Unshackling the roots of ‘impediment’
A hardworking ancient three-letter root turns out to be at the foot of many words across Indo-European languages.
Reuters
My latest bit of etymological learning came as much good learning does: on the way to finding out about something else.
What I learned: There exists something linguists call a Proto-Indo-European word root, a hardworking little knot of three letters, ped, meaning “foot,” which shows up in an astonishing range of words within the family of Indo-European languages, to which English and its kin belong.
The Online Etymology Dictionary has a solid paragraph of ped words.
This learning came as I was looking up impediment and also awaiting expedited arrival of a parcel.
The ped root shows up in, obviously, such words as pedestrian and pedicure.
The root is also a factor in antipodes – pairs of places on diametrically opposite points on the globe (the idea being that one’s feet are “anti,” or “against,” the feet of someone on the other side). The ped root gives us gastropod, literally “stomach foot,” the scientific term for snails and other mollusks that “walk” (loosely speaking) on their bellies.
And ped morphs into the English foot.
I got started with this while looking up impediment – an obstacle or hindrance, from a Latin verb meaning “to shackle or ensnare someone’s feet.”
This same metaphor of shackled feet gives French its verb empêcher. It means “to prevent,” and not, as you may surmise if you snoozed through French II, “to fill with peaches.” Empêcher is, however, a word cousin of our English impeach.
We come by our English prevent, though, from a different metaphorical path: that of “coming before” something with the implicit aim of keeping it from happening.
For example: A number of years ago I was touring Boston’s Back Bay with an out-of-town friend. We came upon one of those private clubs so very private it barely has a nameplate. I thought, though, we might pop in for a moment to look around the lobby as one sometimes does in a grand hotel.
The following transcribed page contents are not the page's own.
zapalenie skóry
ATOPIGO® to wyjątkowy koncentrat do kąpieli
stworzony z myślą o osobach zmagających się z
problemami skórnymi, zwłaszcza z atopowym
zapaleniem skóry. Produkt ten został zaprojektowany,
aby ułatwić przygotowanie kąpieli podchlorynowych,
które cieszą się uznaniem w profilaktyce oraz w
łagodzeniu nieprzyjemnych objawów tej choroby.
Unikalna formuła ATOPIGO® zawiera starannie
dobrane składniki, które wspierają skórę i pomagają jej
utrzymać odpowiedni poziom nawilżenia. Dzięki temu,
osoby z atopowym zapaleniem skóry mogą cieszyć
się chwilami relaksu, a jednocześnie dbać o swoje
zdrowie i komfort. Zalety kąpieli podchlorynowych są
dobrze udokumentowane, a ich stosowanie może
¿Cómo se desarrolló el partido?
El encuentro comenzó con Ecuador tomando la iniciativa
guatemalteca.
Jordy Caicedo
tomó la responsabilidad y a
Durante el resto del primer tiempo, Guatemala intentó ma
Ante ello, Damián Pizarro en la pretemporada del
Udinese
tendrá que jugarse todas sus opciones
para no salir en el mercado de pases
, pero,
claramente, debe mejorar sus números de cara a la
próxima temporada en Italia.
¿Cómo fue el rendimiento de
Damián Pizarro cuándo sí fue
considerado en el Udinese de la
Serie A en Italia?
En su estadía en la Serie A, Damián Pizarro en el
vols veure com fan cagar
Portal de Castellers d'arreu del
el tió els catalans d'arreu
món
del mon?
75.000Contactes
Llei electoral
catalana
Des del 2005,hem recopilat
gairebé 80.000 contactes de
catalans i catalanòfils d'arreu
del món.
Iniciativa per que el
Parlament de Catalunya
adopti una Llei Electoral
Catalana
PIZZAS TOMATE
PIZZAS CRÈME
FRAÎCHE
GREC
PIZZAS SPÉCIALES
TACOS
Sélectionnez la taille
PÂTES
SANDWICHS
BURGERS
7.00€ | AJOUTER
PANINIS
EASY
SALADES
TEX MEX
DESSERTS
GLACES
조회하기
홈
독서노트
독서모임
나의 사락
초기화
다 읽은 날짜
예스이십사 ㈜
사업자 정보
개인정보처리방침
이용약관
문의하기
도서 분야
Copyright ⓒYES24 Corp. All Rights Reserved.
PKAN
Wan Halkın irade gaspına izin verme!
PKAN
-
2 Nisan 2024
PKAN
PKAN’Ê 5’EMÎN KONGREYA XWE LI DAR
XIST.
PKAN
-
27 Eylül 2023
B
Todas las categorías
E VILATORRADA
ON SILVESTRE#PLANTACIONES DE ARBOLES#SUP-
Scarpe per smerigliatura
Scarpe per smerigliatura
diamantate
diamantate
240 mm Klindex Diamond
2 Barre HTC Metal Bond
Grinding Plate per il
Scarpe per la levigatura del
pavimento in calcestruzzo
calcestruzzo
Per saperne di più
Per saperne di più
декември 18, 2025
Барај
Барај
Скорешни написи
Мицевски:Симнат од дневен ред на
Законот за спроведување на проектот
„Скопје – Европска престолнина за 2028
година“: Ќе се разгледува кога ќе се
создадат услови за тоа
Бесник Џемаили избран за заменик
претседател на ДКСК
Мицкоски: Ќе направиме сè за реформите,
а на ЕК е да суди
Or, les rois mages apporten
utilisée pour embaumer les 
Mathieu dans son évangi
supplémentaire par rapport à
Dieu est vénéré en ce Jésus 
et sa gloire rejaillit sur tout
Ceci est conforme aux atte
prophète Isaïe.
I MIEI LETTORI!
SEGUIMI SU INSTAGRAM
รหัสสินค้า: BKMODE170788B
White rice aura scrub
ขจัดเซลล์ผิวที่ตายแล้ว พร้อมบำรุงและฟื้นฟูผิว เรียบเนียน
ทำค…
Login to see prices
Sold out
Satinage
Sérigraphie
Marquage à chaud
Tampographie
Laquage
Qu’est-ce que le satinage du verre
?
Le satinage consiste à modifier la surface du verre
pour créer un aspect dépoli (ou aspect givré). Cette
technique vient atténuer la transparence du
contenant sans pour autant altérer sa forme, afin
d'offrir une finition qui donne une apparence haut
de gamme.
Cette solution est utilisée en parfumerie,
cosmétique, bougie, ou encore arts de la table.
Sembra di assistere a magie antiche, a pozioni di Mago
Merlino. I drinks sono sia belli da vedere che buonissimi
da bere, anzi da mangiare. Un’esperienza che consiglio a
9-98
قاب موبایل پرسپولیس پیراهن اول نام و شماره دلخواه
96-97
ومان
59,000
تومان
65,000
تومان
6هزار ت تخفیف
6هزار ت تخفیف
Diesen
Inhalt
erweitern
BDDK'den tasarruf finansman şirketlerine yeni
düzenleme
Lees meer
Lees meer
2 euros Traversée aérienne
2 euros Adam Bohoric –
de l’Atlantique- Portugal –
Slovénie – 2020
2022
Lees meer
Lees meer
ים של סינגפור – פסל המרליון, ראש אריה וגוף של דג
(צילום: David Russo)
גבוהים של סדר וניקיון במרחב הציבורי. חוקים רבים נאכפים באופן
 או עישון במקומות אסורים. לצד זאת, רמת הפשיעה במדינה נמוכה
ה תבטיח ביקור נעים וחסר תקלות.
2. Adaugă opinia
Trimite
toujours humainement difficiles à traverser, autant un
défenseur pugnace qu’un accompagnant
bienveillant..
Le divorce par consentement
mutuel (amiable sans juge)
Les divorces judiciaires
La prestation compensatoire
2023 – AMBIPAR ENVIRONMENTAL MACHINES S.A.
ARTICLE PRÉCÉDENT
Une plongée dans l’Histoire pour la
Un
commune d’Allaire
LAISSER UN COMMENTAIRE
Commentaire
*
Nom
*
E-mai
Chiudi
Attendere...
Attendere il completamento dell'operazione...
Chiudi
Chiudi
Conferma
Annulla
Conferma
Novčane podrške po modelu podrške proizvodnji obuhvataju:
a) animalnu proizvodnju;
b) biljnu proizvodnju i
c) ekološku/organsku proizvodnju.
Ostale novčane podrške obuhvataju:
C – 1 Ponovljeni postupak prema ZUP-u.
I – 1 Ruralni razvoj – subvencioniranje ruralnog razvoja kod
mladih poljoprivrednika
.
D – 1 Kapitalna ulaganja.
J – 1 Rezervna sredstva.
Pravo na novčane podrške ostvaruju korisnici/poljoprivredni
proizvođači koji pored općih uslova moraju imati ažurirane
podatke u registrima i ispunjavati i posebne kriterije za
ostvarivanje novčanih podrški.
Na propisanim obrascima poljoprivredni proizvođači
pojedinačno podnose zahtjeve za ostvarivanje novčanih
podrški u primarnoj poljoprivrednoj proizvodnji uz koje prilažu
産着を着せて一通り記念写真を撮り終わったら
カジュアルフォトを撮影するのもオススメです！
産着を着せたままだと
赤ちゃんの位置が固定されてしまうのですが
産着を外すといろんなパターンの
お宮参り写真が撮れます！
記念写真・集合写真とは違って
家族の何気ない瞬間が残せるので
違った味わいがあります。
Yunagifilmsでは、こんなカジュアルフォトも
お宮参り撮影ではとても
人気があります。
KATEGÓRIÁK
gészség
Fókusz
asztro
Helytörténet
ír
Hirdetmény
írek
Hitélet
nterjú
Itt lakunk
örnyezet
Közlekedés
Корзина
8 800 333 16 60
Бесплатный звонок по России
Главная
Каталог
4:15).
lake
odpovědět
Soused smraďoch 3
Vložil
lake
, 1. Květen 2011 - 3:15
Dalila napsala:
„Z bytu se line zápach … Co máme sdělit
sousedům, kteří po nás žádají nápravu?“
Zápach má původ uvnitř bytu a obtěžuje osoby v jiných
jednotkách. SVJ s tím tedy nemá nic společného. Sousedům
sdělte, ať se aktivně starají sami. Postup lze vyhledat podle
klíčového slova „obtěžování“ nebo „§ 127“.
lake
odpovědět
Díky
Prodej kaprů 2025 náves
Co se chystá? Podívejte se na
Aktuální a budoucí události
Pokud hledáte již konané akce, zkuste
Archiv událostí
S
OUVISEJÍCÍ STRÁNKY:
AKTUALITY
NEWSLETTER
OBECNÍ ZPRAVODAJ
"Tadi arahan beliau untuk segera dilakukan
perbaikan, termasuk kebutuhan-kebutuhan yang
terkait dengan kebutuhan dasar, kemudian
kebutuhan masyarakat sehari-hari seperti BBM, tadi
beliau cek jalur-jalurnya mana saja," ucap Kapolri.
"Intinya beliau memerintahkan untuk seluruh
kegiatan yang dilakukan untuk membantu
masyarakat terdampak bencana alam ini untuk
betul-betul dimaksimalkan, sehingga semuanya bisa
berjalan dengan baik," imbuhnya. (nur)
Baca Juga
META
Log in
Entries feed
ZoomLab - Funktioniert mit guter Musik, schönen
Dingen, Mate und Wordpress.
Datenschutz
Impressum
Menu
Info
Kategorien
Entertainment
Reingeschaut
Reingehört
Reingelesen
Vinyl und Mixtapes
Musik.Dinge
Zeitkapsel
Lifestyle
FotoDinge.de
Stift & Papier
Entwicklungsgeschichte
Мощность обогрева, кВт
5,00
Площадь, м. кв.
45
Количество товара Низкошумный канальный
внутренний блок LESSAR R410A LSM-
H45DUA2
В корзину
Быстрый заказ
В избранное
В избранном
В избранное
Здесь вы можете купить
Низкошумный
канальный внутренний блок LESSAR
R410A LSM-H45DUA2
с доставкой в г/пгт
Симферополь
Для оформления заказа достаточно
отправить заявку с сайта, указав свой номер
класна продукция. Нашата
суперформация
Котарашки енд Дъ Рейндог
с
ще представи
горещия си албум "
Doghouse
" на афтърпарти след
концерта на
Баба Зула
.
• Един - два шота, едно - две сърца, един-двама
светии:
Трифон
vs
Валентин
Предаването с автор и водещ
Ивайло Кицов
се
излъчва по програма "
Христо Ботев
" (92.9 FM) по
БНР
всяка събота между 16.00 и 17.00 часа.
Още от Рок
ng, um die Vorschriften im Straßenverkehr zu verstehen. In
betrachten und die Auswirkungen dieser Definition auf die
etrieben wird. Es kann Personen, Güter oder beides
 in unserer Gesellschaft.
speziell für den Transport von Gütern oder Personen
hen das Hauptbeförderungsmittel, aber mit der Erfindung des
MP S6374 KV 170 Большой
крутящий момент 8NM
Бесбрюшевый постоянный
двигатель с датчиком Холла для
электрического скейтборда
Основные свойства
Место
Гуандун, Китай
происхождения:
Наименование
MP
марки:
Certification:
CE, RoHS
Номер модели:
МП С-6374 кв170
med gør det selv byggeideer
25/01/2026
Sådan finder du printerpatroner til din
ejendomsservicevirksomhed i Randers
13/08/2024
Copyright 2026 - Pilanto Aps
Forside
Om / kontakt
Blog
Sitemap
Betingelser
But our approach activated the club’s riffraff-control system. Two polite young men literally came before us to ask, “May we help you?” Clearly, what they wanted to help us with was understanding that there was no way on earth we would get any closer to the building than we already were.
Fair enough, a club is not a hotel. We withdrew and went our way.
(I returned there recently as a ticketed guest, though. “I’m here for the [whatever] event,” I called cheerily over to the man behind the front desk as I breezed by. The riffraff-control system did not activate.)
OK, enough about shackling feet. What about unshackling, or unfettering? (Fetter is another ped descendant.)
We get expedition from Latin roots referring to making ready or preparing, based on the idea of taking off shackles.
One pictures untying the horses, unlocking the supply room, and so on. And we get expedited delivery – nothing stands in its way.
Excuse me, I do think I hear the doorbell.